My good and kind friend P. read my August 7 post, and left me a comment on FB.  He said, “Liz, I’m going to “Like” this but it went right over my head.”

I said, “Oh my god. Every morning I sit down at 9 am sharp to write. It takes me until about 10 am to get straight in my head again what post-structuralism is and what I’m doing with it. Then, I’m able to hold that in my head for only about two hours before I start getting confused again, and I start doubting my understanding, and losing hold of little threads and connections. Then I watch the Olympics until my brain recovers. And I’ve been doing this for a long time. Why, I don’t know.”

So, what follows is a sort of cheat sheet–for anyone reading, and for me to consult daily to get my bearings.

I’m going to start with a quotation from Cloud Atlas, which I just finished reading. The post-structuralists would have a bit of a problem with it, but it’s a good jumping off point. It’s something a minor character is writing in his notebook just before his plane crashes; more context than that isn’t particularly necessary:

  • Exposition: the workings of the actual past + the virtual past may be illustrated by an event well known to collective history, such as the sinking of the Titanic. The disaster as it actually occurred descends into obscurity as its eyewitnesses die off, documents perish + the wreck of the ship dissolves in its Atlantic grave. Yet a virtual sinking of the Titanic, created from reworked memories, papers, hearsay, fiction–in short, belief–grows ever “truer.” The actual past is brittle, ever-dimming + ever more problematic to access + reconstruct; in contrast, the virtual past is malleable, ever-brightening + ever more difficult to circumvent/expose as fraudulent.
  • The present presses the virtual past into its own service, to lend credence to its mythologies + legitimacy to the imposition of will. Power seeks + is the right to “landscape” the virtual past. (He who pays the historian calls the tune.) (p. 392-3)

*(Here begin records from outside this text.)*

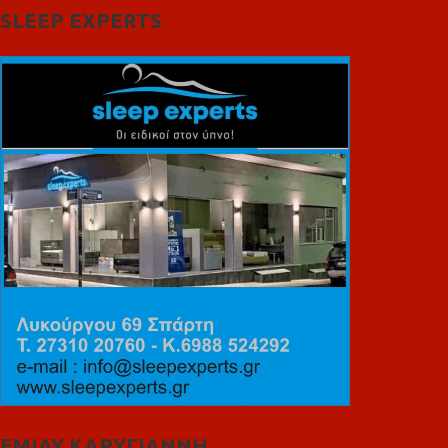
SLEEP EXPERTS
ΕΜΙΛΥ ΚΑΡΥΓΙΑΝΝΗ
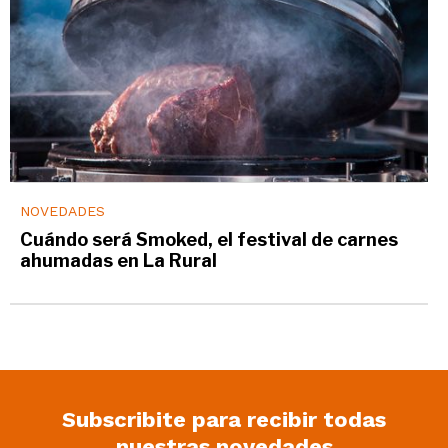
NOVEDADES
Cuándo será Smoked, el festival de carnes
ahumadas en La Rural
Subscribite para recibir todas
nuestras novedades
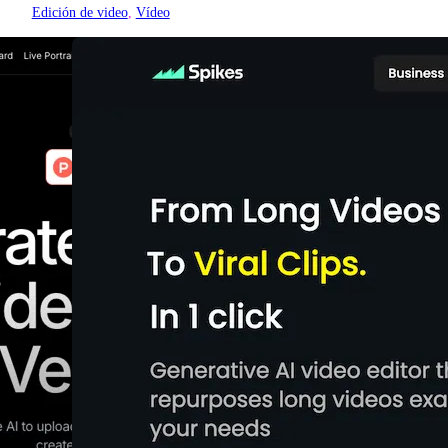
Edición de video
, 
Vídeo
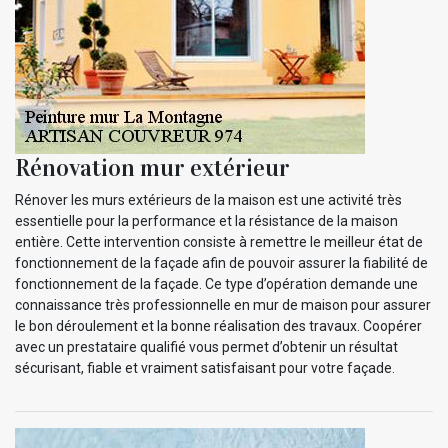
Rénovation mur extérieur
Rénover les murs extérieurs de la maison est une activité très
essentielle pour la performance et la résistance de la maison
entière. Cette intervention consiste à remettre le meilleur état de
fonctionnement de la façade afin de pouvoir assurer la fiabilité de
fonctionnement de la façade. Ce type d’opération demande une
connaissance très professionnelle en mur de maison pour assurer
le bon déroulement et la bonne réalisation des travaux. Coopérer
avec un prestataire qualifié vous permet d’obtenir un résultat
sécurisant, fiable et vraiment satisfaisant pour votre façade.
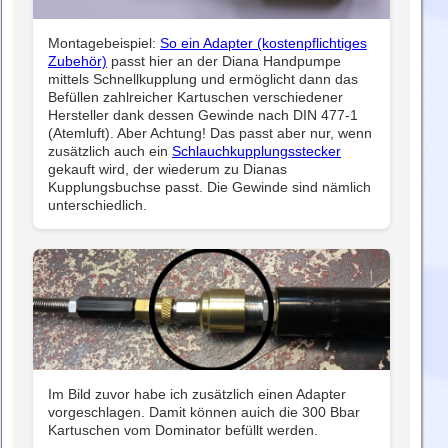
Montagebeispiel:
So ein Adapter (kostenpflichtiges
Zubehör)
passt hier an der Diana Handpumpe
mittels Schnellkupplung und ermöglicht dann das
Befüllen zahlreicher Kartuschen verschiedener
Hersteller dank dessen Gewinde nach DIN 477-1
(Atemluft). Aber Achtung! Das passt aber nur, wenn
zusätzlich auch ein
Schlauchkupplungsstecker
gekauft wird, der wiederum zu Dianas
Kupplungsbuchse passt. Die Gewinde sind nämlich
unterschiedlich.
Im Bild zuvor habe ich zusätzlich einen Adapter
vorgeschlagen. Damit können auich die 300 Bbar
Kartuschen vom Dominator befüllt werden.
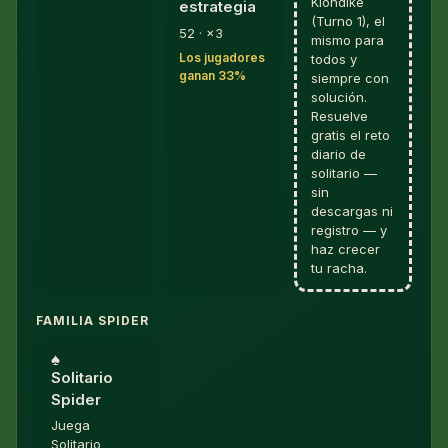
Klondike
estrategia
(Turno 1), el
52 · ×3
mismo para
Los jugadores
todos y
ganan 33%
siempre con
solución.
Resuelve
gratis el reto
diario de
solitario —
sin
descargas ni
registro — y
haz crecer
tu racha.
FAMILIA SPIDER
♠︎
Solitario
Spider
Juega
Solitario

Keep this in the back of your mind, and read on.

Here goes:

The post-structuralists believe a few key things:

  1. Language is not transparent. It’s not a direct representation of the world. It’s all metaphor. The symbols “t-r-e-e”  have nothing to do with the shady object outside your front door except that culturally, and arbitrarily, we’ve made one signify the other. So, language is never a direct representation of the world. It’s a metaphor, an interpretation.  But we all use it and agree on it, so it seems natural and we forget that it’s something we made up. And so:
  2. Reality is discoursive, constituted by discourse, or language. Reality as we know it, perceive it, is constructed by language. There is no reality outside of language, at least not for us human beings. Everything we perceive is always and already interpreted and language is the medium. And remember that language is not transparent. We don’t remember or experience anything directly, objectively, truly. We always experience and remember from a perspective–and then we use language, which is not transparent, to describe it. Any experience or memory of an experience is, for all of these reasons, an interpretation. This is where the  Titanic illustration comes in. The post-structuralists would say that the Titanic illustration is wrong because it assumes that an actual, objective, knowable past exists. But the rest of it is pretty close.
  3. The self (which the post-structuralists call the subject) exists only in language. It didn’t exist before language and it doesn’t exist after language. (Don’t ask me what I mean by “after language.”) By the “self” I mean, like, “who you are.” Sort of, but not quite, your soul. Those other than the post-structuralists–the humanists, for example–would say it was that thing inside you that makes you who you are, different from everyone else. The “nature” half of “nature vs. nurture.” Kind of.  But the post-structuralists say that this self, or subject, is created by, and exists only, in language. Before language, no self. This part is a bit weak, I know.
  4. Because the self, or subject, exists only in language, it is constantly changing and shifting and it’s never coherent. That’s because there is no one thing inside you that is just you, never changing. It’s effected by all the cultural and religious and community and political discourses and ideologies, and so on and so forth, all around you. These are systems of ideas, and these systems–like social mores–privilege certain discourses, and silence other discourses. (You can see this in politics and religion especially easily!) “He who pays the historian. . .” or as we know it better, “History is written by the victors.” But we’re talking about something more subtle here; ideology is a more subtle kind of manipulation, a kind of thought control–the practice of making values, beliefs, morals that are not universal seems universal, nature, inevitable. (Remember reading “Body Ritual Among the Nacerima” in Social Studies class in 9th grade? Along those lines.) (https://www.msu.edu/~jdowell/miner.html?pagewanted=al)
  5. And anyway, even if the self weren’t constantly changing and shifting and contradictory, the post-structuralists believe you can never know the self, or the subject. You just can’t access it.
  6. And then of course, you can’t represent it in language, which brings us back around to #1.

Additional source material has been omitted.